::: EXCERPTED DATA :::

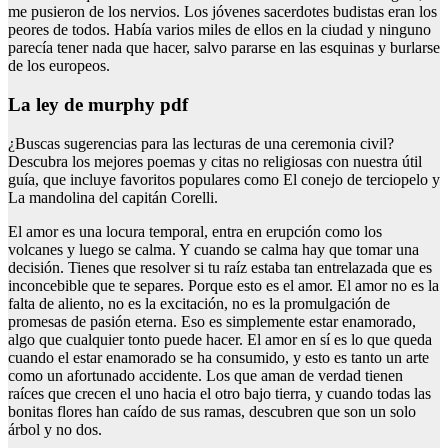
me pusieron de los nervios. Los jóvenes sacerdotes budistas eran los
peores de todos. Había varios miles de ellos en la ciudad y ninguno
parecía tener nada que hacer, salvo pararse en las esquinas y burlarse
de los europeos.
La ley de murphy pdf
¿Buscas sugerencias para las lecturas de una ceremonia civil?
Descubra los mejores poemas y citas no religiosas con nuestra útil
guía, que incluye favoritos populares como El conejo de terciopelo y
La mandolina del capitán Corelli.
El amor es una locura temporal, entra en erupción como los
volcanes y luego se calma. Y cuando se calma hay que tomar una
decisión. Tienes que resolver si tu raíz estaba tan entrelazada que es
inconcebible que te separes. Porque esto es el amor. El amor no es la
falta de aliento, no es la excitación, no es la promulgación de
promesas de pasión eterna. Eso es simplemente estar enamorado,
algo que cualquier tonto puede hacer. El amor en sí es lo que queda
cuando el estar enamorado se ha consumido, y esto es tanto un arte
como un afortunado accidente. Los que aman de verdad tienen
raíces que crecen el uno hacia el otro bajo tierra, y cuando todas las
bonitas flores han caído de sus ramas, descubren que son un solo
árbol y no dos.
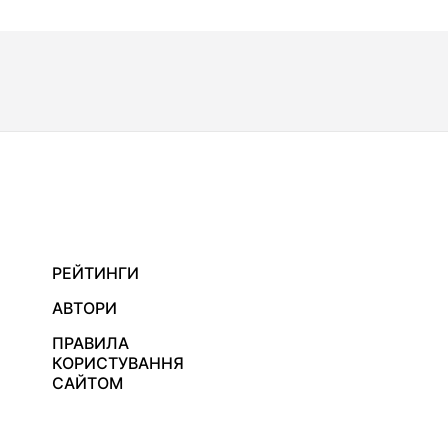
РЕЙТИНГИ
АВТОРИ
ПРАВИЛА
КОРИСТУВАННЯ
САЙТОМ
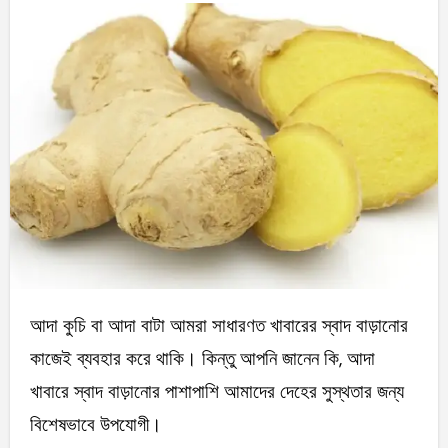
আদা কুচি বা আদা বাটা আমরা সাধারণত খাবারের স্বাদ বাড়ানোর
কাজেই ব্যবহার করে থাকি। কিন্তু আপনি জানেন কি, আদা
খাবারে স্বাদ বাড়ানোর পাশাপাশি আমাদের দেহের সুস্থতার জন্য
বিশেষভাবে উপযোগী।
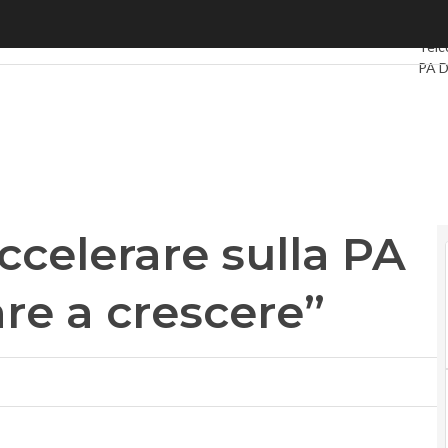
elerare sulla PA digitale per tornare a crescere”
Ultim
Telc
PA D
Intel
Vide
Le G
Priv
ccelerare sulla PA
are a crescere”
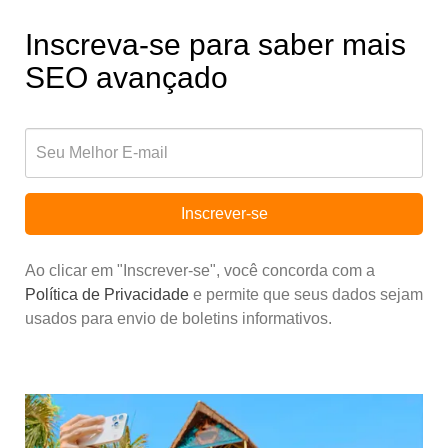
Inscreva-se para saber mais
SEO avançado
Inscrever-se
Ao clicar em "Inscrever-se", você concorda com a
Política de Privacidade
e permite que seus dados sejam
usados para envio de boletins informativos.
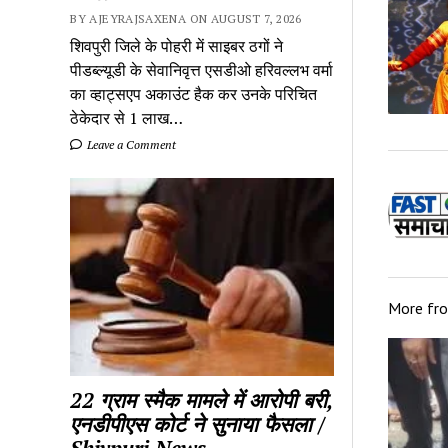
BY AJEYRAJSAXENA ON AUGUST 7, 2026
शिवपुरी जिले के पोहरी में साइबर ठगों ने
पीडब्ल्यूडी के सेवानिवृत्त एसडीओ हरिवल्लभ वर्मा
का व्हाट्सएप अकाउंट हैक कर उनके परिचित
ठेकेदार से 1 लाख…
Leave a Comment
More fr
22 ग्राम स्मैक मामले में आरोपी बरी,
एनडीपीएस कोर्ट ने सुनाया फैसला /
Shivpuri News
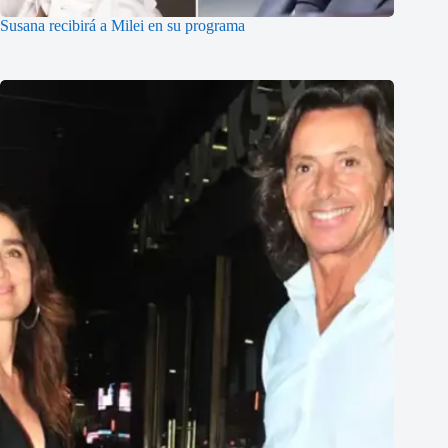
Susana recibirá a Milei en su programa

:::

● TASK STATEMENT:
Leave out the pictures and print every line of the data exactly.

● PROBLEM SOLUTION:
me pusieron de los nervios. Los jóvenes sacerdotes budistas eran los
peores de todos. Había varios miles de ellos en la ciudad y ninguno
parecía tener nada que hacer, salvo pararse en las esquinas y burlarse
de los europeos.
La ley de murphy pdf
¿Buscas sugerencias para las lecturas de una ceremonia civil?
Descubra los mejores poemas y citas no religiosas con nuestra útil
guía, que incluye favoritos populares como El conejo de terciopelo y
La mandolina del capitán Corelli.
El amor es una locura temporal, entra en erupción como los
volcanes y luego se calma. Y cuando se calma hay que tomar una
decisión. Tienes que resolver si tu raíz estaba tan entrelazada que es
inconcebible que te separes. Porque esto es el amor. El amor no es la
falta de aliento, no es la excitación, no es la promulgación de
promesas de pasión eterna. Eso es simplemente estar enamorado,
algo que cualquier tonto puede hacer. El amor en sí es lo que queda
cuando el estar enamorado se ha consumido, y esto es tanto un arte
como un afortunado accidente. Los que aman de verdad tienen
raíces que crecen el uno hacia el otro bajo tierra, y cuando todas las
bonitas flores han caído de sus ramas, descubren que son un solo
árbol y no dos.
РЕЙТИНГИ
АВТОРИ
ПРАВИЛА
КОРИСТУВАННЯ
САЙТОМ
আদা কুচি বা আদা বাটা আমরা সাধারণত খাবারের স্বাদ বাড়ানোর
কাজেই ব্যবহার করে থাকি। কিন্তু আপনি জানেন কি, আদা
খাবারে স্বাদ বাড়ানোর পাশাপাশি আমাদের দেহের সুস্থতার জন্য
বিশেষভাবে উপযোগী।
elerare sulla PA digitale per tornare a crescere”
Ultim
Telc
PA D
Intel
Vide
Le G
Priv
ccelerare sulla PA
are a crescere”
Inscreva-se para saber mais
SEO avançado
Inscrever-se
Ao clicar em "Inscrever-se", você concorda com a
Política de Privacidade
e permite que seus dados sejam
usados para envio de boletins informativos.
BY AJEYRAJSAXENA ON AUGUST 7, 2026
शिवपुरी जिले के पोहरी में साइबर ठगों ने
पीडब्ल्यूडी के सेवानिवृत्त एसडीओ हरिवल्लभ वर्मा
का व्हाट्सएप अकाउंट हैक कर उनके परिचित
ठेकेदार से 1 लाख…
Leave a Comment
More fr
22 ग्राम स्मैक मामले में आरोपी बरी,
एनडीपीएस कोर्ट ने सुनाया फैसला /
Shivpuri News
Susana recibirá a Milei en su programa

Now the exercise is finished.